On Mon, 2008-10-13 at 08:30 -0400, Tom Lane wrote:
> Heikki Linnakangas <heikki.linnakangas@enterprisedb.com> writes:
> > No, I was thinking of something along the lines of:
> > INFO: clustering "public.my_c"
> > INFO: complete, was 33%, now 100% clustered
> > The only such measure that we have is the correlation, which isn't very
> > good anyway, so I'm not sure if that's worthwhile.
>
> It'd be possible to count the number of order reversals during the
> indexscan, ie the number of tuples with CTID lower than the previous
> one's. But I'm not sure how useful that number really is. Also it's
> not clear how to preserve such functionality if cluster is
> re-implemented with a sort.
>
I assume here you mean a CTID with a lower page number, as the line
pointer wouldn't make any difference, right?

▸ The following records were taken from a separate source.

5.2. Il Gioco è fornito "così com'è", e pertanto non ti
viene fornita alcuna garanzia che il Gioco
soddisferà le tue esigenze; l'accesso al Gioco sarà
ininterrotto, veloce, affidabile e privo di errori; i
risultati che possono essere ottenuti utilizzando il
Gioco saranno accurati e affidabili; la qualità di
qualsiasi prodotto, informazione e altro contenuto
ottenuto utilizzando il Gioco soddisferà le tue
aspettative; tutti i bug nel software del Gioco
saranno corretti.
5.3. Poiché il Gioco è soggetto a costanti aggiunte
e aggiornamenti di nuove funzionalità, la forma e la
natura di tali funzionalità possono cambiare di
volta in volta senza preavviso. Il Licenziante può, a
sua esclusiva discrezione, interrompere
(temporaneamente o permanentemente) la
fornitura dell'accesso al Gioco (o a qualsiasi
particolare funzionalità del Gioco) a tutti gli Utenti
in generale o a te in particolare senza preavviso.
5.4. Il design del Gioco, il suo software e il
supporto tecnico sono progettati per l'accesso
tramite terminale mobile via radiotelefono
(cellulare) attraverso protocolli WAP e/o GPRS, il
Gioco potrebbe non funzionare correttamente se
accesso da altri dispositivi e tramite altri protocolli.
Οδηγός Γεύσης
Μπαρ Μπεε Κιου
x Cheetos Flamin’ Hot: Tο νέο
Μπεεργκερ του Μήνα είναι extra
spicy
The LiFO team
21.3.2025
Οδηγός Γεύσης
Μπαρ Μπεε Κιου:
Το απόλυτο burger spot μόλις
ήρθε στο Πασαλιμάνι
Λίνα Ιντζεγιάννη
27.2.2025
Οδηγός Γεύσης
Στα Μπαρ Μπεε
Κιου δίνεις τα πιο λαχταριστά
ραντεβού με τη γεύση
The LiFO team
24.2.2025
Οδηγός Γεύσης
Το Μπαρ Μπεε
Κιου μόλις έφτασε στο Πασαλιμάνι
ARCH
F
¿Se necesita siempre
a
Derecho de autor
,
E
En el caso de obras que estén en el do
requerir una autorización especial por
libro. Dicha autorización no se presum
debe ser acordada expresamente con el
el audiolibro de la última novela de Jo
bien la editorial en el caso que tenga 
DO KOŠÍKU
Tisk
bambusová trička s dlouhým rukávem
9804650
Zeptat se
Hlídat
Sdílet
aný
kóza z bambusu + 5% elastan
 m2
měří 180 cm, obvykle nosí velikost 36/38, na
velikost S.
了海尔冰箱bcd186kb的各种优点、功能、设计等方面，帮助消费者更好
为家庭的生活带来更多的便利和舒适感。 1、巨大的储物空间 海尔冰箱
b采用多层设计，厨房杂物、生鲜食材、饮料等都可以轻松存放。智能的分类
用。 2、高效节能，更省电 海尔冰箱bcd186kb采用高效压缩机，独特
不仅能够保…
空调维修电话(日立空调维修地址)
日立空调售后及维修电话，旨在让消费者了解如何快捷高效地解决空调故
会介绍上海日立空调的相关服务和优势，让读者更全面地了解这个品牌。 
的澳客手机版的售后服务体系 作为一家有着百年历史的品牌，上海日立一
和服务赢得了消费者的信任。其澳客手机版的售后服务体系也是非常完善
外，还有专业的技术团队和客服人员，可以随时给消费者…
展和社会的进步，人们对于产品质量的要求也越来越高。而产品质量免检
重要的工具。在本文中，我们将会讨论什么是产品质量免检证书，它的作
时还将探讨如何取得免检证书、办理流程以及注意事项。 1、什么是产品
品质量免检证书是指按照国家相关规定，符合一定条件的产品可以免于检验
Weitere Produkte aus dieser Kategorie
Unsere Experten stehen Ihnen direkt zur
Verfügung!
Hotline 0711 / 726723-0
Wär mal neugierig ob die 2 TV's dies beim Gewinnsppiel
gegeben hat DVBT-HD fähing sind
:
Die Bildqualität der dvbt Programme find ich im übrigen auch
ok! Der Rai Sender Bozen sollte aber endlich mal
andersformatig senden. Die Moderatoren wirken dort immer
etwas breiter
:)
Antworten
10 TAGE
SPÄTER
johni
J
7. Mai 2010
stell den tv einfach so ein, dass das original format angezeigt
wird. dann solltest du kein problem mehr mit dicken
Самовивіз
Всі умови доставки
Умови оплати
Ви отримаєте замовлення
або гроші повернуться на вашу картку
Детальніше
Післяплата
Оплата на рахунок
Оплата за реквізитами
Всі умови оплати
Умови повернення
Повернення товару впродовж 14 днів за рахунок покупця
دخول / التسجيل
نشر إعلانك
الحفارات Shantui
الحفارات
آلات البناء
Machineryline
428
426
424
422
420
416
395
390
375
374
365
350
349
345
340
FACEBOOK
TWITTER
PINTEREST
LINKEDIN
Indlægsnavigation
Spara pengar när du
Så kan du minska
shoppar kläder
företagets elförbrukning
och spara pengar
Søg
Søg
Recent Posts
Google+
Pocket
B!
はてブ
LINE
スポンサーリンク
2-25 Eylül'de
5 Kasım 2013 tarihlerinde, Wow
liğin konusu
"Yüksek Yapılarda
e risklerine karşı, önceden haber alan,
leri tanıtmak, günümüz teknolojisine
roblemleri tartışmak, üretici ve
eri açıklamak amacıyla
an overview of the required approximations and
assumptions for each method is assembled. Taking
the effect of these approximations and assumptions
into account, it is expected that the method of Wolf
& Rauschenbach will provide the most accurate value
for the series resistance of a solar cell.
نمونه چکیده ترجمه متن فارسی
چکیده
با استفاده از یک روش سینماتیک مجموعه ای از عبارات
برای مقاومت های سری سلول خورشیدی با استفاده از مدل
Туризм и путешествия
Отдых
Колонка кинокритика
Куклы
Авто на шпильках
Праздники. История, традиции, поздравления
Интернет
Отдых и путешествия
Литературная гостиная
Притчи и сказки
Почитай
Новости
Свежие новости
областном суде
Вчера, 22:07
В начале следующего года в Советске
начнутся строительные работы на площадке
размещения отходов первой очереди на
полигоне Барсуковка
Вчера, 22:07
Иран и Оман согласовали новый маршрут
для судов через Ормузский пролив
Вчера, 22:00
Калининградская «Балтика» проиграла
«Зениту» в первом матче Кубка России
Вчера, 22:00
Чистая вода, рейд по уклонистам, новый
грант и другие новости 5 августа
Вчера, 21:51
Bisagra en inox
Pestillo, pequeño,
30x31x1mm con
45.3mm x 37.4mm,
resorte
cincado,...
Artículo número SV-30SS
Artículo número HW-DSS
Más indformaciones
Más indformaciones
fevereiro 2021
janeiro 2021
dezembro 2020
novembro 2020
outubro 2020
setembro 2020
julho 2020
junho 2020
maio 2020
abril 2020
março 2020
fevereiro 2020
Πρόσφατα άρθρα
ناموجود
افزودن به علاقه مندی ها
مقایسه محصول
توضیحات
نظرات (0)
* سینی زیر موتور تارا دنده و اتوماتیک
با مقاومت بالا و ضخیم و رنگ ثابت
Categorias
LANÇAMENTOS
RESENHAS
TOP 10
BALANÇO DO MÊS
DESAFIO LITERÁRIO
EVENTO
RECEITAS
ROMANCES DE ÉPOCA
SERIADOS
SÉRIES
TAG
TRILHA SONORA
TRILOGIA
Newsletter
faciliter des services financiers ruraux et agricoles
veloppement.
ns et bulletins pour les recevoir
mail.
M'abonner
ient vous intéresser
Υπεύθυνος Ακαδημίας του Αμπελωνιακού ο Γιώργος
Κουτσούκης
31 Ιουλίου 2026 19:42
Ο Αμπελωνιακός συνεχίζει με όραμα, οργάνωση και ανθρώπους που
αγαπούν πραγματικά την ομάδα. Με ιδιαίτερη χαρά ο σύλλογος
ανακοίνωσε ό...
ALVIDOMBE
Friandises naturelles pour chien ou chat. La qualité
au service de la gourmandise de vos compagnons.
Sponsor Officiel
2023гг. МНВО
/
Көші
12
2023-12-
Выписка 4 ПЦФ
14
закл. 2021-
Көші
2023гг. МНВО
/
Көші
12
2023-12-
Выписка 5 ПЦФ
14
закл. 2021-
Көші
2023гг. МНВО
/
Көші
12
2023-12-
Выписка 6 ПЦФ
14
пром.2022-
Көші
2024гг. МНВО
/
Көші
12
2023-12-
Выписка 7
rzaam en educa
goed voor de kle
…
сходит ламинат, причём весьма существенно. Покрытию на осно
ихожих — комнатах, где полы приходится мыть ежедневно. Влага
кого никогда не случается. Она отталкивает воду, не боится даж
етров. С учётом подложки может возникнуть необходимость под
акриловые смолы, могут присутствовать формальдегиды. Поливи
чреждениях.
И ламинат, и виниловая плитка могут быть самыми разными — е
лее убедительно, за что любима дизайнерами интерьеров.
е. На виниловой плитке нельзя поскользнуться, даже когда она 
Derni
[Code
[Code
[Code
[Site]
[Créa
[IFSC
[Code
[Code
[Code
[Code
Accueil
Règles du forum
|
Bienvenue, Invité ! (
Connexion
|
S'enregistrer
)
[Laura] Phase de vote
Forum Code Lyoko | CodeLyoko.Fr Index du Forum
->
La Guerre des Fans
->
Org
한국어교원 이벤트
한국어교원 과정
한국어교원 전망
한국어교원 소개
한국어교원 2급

I think it would be a useful metric to decide whether or not to use an
index scan (I don't know how easy it is to estimate this from a sample,
but a CLUSTER could clearly get an exact number). It would solve the
problem where synchronized scans used by pg_dump could result in poor
correlation on restore and therefore not choose index scans (which is
what prompted turning off sync scans for pg_dump).
Regards,Jeff Davis